A SLAC team focused on materials science discovery for semiconductors found that cuPyNumeric accelerated its data analysis application by 6x, decreasing run time from minutes to seconds. This speedup allows the team to run important analyses in parallel when conducting experiments at this highly specialized facility.
By using experiment hours more efficiently, the team anticipates it will be able to discover new material properties, share results and publish work more quickly.
Other Institutions Using cuPyNumeric
- Australia National University, where researchers used cuPyNumeric to scale the Levenberg-Marquardt optimization algorithm to run on multi-GPU systems at the country’s National Computational Infrastructure. While the algorithm can be used for many applications, the researchers’ initial target is large-scale climate and weather models.
- Los Alamos National Laboratory, where researchers are applying cuPyNumeric to accelerate data science, computational science and machine learning algorithms. cuPyNumeric will provide them with additional tools to effectively use the recently launched Venado supercomputer, which features over 2,500 NVIDIA GH200 Grace Hopper Superchips.
- Stanford University’s Center for Turbulence Research, where researchers are developing Python-based computational fluid dynamics solvers that can run at scale on large accelerated computing clusters using cuPyNumeric. These solvers can seamlessly integrate large collections of fluid simulations with popular machine learning libraries like PyTorch, enabling complex applications including online training and reinforcement learning.

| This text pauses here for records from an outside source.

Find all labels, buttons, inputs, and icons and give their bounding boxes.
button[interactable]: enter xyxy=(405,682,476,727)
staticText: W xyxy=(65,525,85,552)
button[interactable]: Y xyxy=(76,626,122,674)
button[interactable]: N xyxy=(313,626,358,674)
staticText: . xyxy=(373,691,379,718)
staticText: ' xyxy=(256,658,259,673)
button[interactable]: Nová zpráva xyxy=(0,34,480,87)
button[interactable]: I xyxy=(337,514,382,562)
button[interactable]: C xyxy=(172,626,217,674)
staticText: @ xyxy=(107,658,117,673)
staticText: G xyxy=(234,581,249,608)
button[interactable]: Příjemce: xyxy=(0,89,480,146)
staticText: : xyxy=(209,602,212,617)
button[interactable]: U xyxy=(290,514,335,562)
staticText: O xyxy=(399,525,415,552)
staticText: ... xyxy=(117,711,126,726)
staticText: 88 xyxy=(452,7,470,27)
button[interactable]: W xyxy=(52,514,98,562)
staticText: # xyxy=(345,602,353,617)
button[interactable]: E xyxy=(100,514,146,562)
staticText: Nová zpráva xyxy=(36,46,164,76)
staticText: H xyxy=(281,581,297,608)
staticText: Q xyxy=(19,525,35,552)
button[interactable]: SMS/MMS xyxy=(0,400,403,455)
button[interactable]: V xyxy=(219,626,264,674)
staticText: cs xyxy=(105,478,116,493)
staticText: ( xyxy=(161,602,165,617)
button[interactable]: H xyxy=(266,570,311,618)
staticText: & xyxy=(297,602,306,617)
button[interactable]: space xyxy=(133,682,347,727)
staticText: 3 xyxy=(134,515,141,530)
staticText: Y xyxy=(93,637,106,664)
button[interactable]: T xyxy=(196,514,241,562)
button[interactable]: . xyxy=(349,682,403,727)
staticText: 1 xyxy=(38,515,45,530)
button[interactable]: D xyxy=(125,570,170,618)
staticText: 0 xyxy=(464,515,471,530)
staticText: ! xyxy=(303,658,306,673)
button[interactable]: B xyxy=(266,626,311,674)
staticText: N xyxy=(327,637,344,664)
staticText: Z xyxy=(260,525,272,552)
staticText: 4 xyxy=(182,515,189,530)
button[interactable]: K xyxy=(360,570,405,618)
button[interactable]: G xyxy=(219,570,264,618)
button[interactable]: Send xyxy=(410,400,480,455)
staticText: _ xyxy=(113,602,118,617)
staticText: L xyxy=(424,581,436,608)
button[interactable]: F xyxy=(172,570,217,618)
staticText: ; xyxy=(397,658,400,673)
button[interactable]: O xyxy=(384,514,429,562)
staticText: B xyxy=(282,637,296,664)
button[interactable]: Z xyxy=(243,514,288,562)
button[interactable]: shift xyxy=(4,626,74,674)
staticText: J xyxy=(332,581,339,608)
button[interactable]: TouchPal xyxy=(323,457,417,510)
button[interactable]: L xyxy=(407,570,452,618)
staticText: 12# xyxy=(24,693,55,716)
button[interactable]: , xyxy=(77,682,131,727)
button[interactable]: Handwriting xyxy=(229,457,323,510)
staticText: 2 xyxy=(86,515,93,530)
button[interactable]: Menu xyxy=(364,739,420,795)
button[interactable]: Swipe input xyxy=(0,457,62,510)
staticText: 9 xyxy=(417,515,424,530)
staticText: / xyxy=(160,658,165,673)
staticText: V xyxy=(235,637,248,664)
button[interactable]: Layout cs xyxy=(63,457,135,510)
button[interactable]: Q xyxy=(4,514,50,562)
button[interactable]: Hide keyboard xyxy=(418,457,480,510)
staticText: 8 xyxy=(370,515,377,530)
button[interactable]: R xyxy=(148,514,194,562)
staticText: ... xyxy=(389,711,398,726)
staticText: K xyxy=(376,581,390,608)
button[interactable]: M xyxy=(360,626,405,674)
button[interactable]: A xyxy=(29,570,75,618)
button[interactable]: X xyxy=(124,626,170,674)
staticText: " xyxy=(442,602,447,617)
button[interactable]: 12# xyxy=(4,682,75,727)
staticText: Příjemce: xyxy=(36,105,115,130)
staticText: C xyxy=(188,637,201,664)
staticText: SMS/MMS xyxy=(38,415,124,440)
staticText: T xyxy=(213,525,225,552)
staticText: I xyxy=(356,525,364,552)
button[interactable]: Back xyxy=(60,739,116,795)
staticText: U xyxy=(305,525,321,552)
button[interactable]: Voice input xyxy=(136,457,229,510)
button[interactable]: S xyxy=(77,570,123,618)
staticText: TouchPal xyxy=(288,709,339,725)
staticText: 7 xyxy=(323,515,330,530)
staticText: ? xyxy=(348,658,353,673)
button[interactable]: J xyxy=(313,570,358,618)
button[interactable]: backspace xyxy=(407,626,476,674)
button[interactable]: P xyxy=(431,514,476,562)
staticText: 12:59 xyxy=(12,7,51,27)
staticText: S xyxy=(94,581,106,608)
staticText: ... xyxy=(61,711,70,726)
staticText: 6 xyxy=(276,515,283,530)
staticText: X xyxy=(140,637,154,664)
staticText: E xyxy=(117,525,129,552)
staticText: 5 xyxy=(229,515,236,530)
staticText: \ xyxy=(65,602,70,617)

- UMass Boston, where a research team is accelerating linear algebra calculations to analyze microscopy videos and determine the energy dissipated by active materials. The team used cuPyNumeric to decompose a matrix of 16 million rows and 4,000 columns.

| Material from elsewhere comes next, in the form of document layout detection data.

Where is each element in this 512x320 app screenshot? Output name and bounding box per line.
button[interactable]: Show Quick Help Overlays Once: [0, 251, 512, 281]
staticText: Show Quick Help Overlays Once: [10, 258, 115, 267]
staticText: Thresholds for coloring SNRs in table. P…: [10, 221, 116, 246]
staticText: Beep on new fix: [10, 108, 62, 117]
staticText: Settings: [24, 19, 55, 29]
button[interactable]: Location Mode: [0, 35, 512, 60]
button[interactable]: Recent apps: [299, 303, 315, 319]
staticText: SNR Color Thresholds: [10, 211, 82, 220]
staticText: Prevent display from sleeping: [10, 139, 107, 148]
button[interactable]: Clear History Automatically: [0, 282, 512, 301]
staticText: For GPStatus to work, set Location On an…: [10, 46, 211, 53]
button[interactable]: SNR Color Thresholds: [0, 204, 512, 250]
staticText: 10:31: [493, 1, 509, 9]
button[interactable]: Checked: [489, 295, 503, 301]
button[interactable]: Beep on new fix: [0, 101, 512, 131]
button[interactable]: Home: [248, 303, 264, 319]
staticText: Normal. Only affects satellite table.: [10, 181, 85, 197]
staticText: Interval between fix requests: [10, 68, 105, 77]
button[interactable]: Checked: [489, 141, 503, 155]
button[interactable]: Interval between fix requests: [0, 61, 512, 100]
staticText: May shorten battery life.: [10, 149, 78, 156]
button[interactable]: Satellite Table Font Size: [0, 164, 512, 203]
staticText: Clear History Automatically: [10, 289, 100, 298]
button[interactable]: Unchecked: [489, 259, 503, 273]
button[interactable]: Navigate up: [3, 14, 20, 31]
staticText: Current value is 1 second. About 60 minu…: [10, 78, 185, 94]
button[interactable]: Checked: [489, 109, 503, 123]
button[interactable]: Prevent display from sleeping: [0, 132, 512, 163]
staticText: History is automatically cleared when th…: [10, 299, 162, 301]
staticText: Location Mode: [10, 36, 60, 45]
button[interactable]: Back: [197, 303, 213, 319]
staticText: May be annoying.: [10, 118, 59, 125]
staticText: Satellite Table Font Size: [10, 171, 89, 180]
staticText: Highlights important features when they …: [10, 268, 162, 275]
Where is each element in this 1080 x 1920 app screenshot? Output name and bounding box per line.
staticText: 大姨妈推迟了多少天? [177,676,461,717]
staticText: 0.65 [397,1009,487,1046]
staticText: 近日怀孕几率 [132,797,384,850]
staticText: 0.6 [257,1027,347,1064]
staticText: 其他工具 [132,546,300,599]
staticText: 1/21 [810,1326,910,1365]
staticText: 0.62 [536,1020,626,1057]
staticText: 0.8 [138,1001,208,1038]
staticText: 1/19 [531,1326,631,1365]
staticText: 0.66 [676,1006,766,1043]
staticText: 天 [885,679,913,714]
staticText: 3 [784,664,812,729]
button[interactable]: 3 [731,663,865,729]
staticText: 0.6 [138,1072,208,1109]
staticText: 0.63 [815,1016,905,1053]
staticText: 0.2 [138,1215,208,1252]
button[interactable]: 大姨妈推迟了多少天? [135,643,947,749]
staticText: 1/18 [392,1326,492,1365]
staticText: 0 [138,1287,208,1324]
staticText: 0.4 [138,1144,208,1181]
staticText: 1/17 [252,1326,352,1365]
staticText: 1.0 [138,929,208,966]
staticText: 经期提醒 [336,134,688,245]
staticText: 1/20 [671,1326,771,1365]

- National Payments Corporation of India, the organization behind a real-time digital payment system used by around 250 million Indians daily and expanding globally. NPCI uses complex matrix calculations to track transaction paths between payers and payees. With current methods, it takes about 5 hours to process data for a one-week transaction window on CPU systems. A trial showed that applying cuPyNumeric to accelerate the calculations on multi-node NVIDIA DGX systems could speed up matrix multiplication by 50x, enabling NPCI to process larger transaction windows in less than an hour and detect suspected money laundering in near real time.
Conclusion:
cuPyNumeric is a powerful tool that enables researchers to accelerate their data analysis workflows without requiring expertise in computer science. By providing a drop-in replacement for NumPy, cuPyNumeric allows researchers to scale their algorithms to thousands of GPUs without code changes, making it easy to run their analyses on accelerated computing systems of any size.
FAQs:
Q: What is cuPyNumeric?
A: cuPyNumeric is an accelerated computing library that provides a drop-in replacement for NumPy, allowing researchers to scale their algorithms to thousands of GPUs without code changes.

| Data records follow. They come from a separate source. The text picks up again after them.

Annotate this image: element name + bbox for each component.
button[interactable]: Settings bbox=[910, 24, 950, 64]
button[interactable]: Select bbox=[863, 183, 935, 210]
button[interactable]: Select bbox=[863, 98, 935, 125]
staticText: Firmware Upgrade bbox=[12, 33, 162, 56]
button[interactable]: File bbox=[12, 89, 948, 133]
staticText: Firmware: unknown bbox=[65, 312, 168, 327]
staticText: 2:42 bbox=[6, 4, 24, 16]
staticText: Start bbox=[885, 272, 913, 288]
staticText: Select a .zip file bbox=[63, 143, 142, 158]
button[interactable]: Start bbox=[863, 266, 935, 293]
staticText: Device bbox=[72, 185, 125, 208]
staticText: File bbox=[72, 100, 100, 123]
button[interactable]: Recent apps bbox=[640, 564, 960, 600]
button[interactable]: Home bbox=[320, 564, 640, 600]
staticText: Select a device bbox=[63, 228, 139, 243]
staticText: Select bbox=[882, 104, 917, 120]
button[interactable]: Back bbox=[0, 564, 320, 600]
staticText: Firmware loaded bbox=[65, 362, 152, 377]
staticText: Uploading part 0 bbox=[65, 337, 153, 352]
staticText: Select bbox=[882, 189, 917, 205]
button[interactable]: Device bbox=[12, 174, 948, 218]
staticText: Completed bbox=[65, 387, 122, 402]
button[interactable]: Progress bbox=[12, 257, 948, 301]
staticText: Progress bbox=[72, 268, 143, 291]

Q: What are the benefits of using cuPyNumeric?
A: cuPyNumeric enables researchers to accelerate their data analysis workflows, allowing them to make decisions about promising data points, trends worth investigating and adjustments to their experiments more quickly.
Q: Do I need expertise in computer science to use cuPyNumeric?
A: No, researchers don’t need expertise in computer science to use cuPyNumeric. They can simply write code using the familiar NumPy interface or apply cuPyNumeric to existing code, following best practices for performance and scalability.
Q: What are some examples of institutions using cuPyNumeric?
A: SLAC National Accelerator Laboratory, Australia National University, Los Alamos National Laboratory, Stanford University’s Center for Turbulence Research, UMass Boston, and National Payments Corporation of India are among the institutions using cuPyNumeric.